Young Koreans Find It Harder to Climb Social Ladder

      February 02, 2016 12:47

      Younger Koreans are finding it increasingly hard to climb the social ladder, according to a study by the Korea Institute for Health and Social Affairs.

      Young people often rely on financial support from their parents to earn university degrees that can get them secure jobs and housing, the researchers said on Monday, increasing inequality.

      The study of 1,342 people divided them into three age groups -- 21-41, 42-56, and 57-76 -- to examine social mobility.

      From June to September last year, researchers analyzed the effects of parents' educational background, job and class on the academic achievement, jobs and income of their children.

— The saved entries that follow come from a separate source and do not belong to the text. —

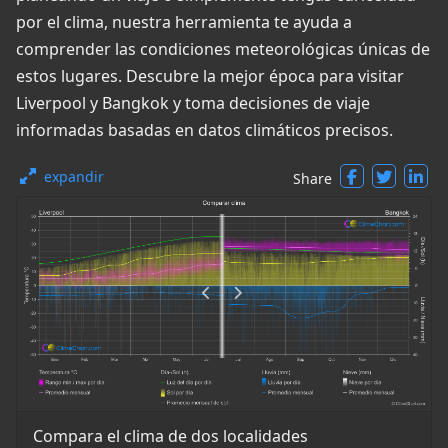
por el clima, nuestra herramienta te ayuda a
comprender las condiciones meteorológicas únicas de
estos lugares. Descubre la mejor época para visitar
Liverpool y Bangkok y toma decisiones de viaje
informadas basadas en datos climáticos precisos.
expandir
Share
Compara el clima de dos localidades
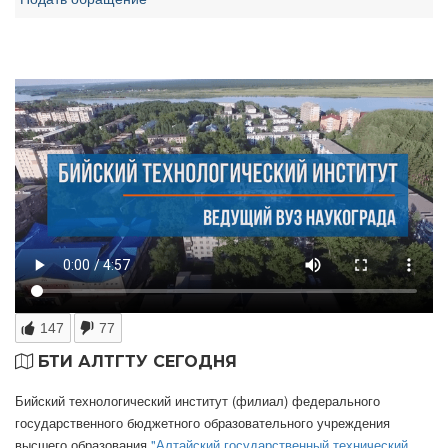
147
77
БТИ АЛТГТУ СЕГОДНЯ
Бийский технологический институт (филиал) федерального
государственного бюджетного образовательного учреждения
высшего образования
"Алтайский государственный технический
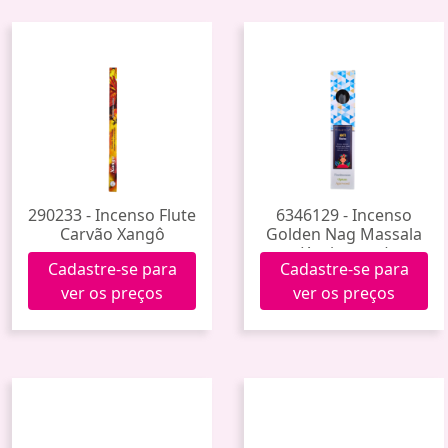
290233 - Incenso Flute
6346129 - Incenso
Carvão Xangô
Golden Nag Massala
(Anti-stress)
Cadastre-se para
Cadastre-se para
ver os preços
ver os preços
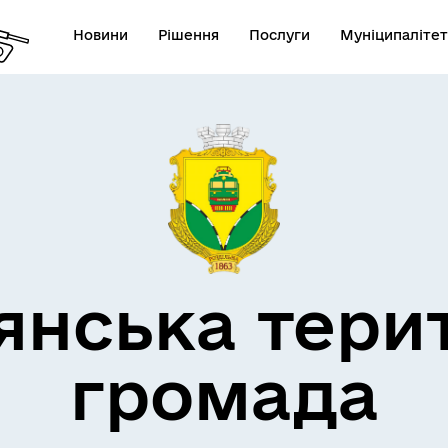
Новини
Рішення
Послуги
Муніципалітет
кти незламності
Пам’яті військових громад
янська тери
громада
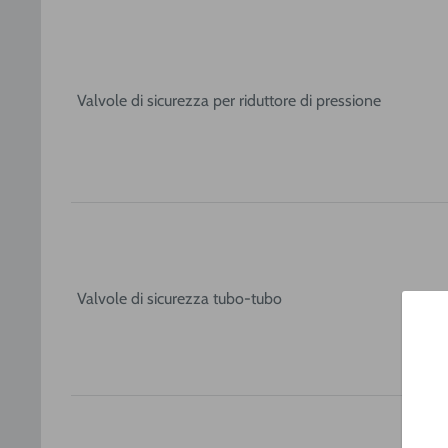
Valvole di sicurezza per riduttore di pressione
Valvole di sicurezza tubo-tubo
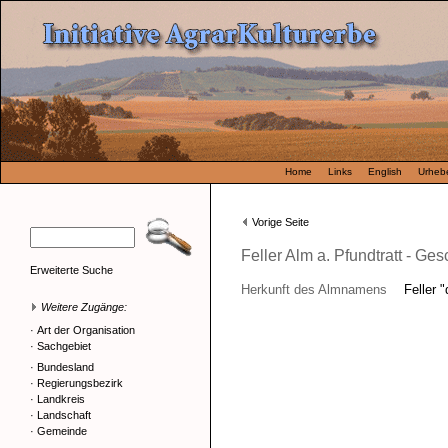
Home
Links
English
Urhebe
Vorige Seite
Feller Alm a. Pfundtratt - Ges
Erweiterte Suche
Herkunft des Almnamens
Feller 
Weitere Zugänge:
·
Art der Organisation
·
Sachgebiet
·
Bundesland
·
Regierungsbezirk
·
Landkreis
·
Landschaft
·
Gemeinde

      It suggests that social immobility is more common among people in their 20s, 30s and 40s than the older generation.

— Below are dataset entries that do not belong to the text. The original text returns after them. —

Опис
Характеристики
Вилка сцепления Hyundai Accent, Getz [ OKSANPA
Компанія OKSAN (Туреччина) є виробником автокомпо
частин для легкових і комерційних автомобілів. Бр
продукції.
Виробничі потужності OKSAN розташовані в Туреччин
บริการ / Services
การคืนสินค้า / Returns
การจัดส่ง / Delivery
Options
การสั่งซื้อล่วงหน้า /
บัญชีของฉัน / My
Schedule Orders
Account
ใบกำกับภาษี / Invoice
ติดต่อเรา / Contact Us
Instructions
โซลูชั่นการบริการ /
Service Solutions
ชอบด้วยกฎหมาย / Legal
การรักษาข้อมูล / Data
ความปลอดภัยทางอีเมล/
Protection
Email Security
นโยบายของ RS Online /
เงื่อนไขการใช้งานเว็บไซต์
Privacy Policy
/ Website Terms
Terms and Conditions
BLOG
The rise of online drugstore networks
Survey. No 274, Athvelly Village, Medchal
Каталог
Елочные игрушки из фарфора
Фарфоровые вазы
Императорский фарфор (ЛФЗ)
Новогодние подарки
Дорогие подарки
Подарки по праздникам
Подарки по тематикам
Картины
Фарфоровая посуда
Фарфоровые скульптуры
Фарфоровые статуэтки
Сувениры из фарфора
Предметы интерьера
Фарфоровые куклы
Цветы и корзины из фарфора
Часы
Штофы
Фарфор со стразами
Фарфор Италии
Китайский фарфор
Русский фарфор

      For instance, 35.1 percent of subjects in the 21-41 age group with parents in the lower income bracket ended up remaining in that bracket.

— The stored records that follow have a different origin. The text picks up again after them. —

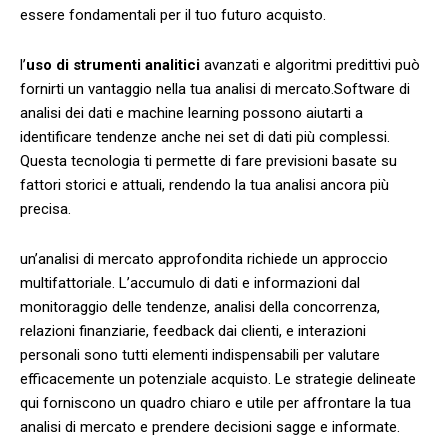
⁢essere fondamentali ⁣per il tuo futuro acquisto.
l’
uso di strumenti ‌analitici
avanzati e algoritmi predittivi può
fornirti un vantaggio nella tua ⁣analisi di mercato.Software di
analisi dei dati e machine learning possono aiutarti a
identificare⁢ tendenze anche nei set ⁢di dati più complessi.
Questa tecnologia ti permette⁣ di fare previsioni basate su
fattori storici e attuali, rendendo la tua analisi ancora più
precisa.
un’analisi di mercato ‌approfondita richiede un approccio
multifattoriale. L’accumulo di dati e informazioni dal
monitoraggio delle ⁤tendenze, analisi ⁤della concorrenza,⁣
relazioni finanziarie,‍ feedback⁢ dai⁤ clienti, e interazioni
personali sono tutti‌ elementi indispensabili per valutare⁢
efficacemente⁢ un potenziale acquisto. Le strategie delineate
qui forniscono un quadro ‌chiaro e​ utile per affrontare​ la tua
analisi di mercato e prendere ⁤decisioni sagge e informate.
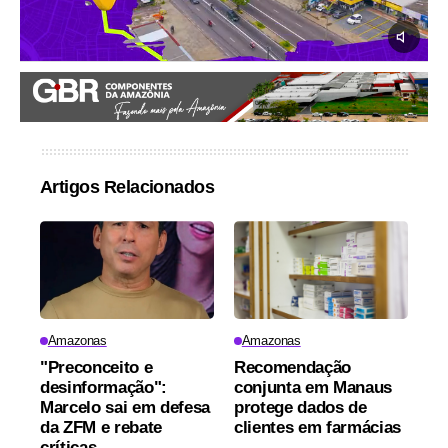
Artigos Relacionados
Amazonas
Amazonas
"Preconceito e
Recomendação
desinformação":
conjunta em Manaus
Marcelo sai em defesa
protege dados de
da ZFM e rebate
clientes em farmácias
críticas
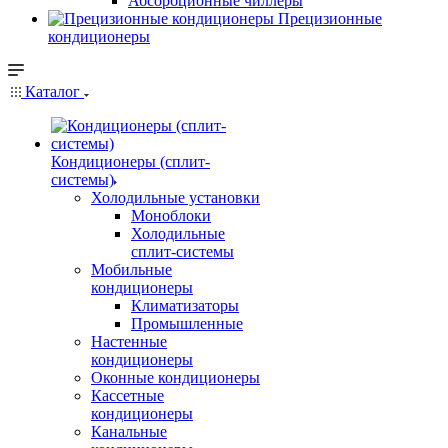
Абсорбционные чиллеры
Прецизионные
кондиционеры
Каталог
Кондиционеры (сплит-
системы)
Холодильные установки
Моноблоки
Холодильные
сплит-системы
Мобильные
кондиционеры
Климатизаторы
Промышленные
Настенные
кондиционеры
Оконные кондиционеры
Кассетные
кондиционеры
Канальные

      Only 2.9 percent of them managed to move up to the middle or high-income brackets.

      For those in the 57-76 age group born during the country's industrialization, the proportion who moved into a higher social class was 6.3 percent, and for the 42-56 age group born during the country's democratization it was 11 percent.

      That suggests Korea is returning to pre-industrial standards of upward mobility.

      Researchers divided subjects into manual laborers, skilled workers, service and sales staff, office workers and professionals and found that children of manual laborers and professionals were more likely to stay in their bracket, and the trend was more conspicuous among younger people.

      The proportion where parents and children are all professionals was 37.1 percent in the 21-41 age group, and that where both parents and children are manual laborers was 9.4 percent.

      There was also an increasing tendency for parents' academic background to impact the educational achievements of their children.

      In the oldest group the proportion of children of university-degree holders who also got degrees stood at 64 percent, rising to 79.7 percent in the middle-aged group and 89.6 percent in the youngest group.

      But the researchers said, "It has become more difficult for members of the low-income bracket to rise to high economic status even if they achieve a high level of education."

      "In the old days, education was the biggest factor determining earnings, but that is not the case any more," they added. "Today the social connections of parents and their economic background have become important factors."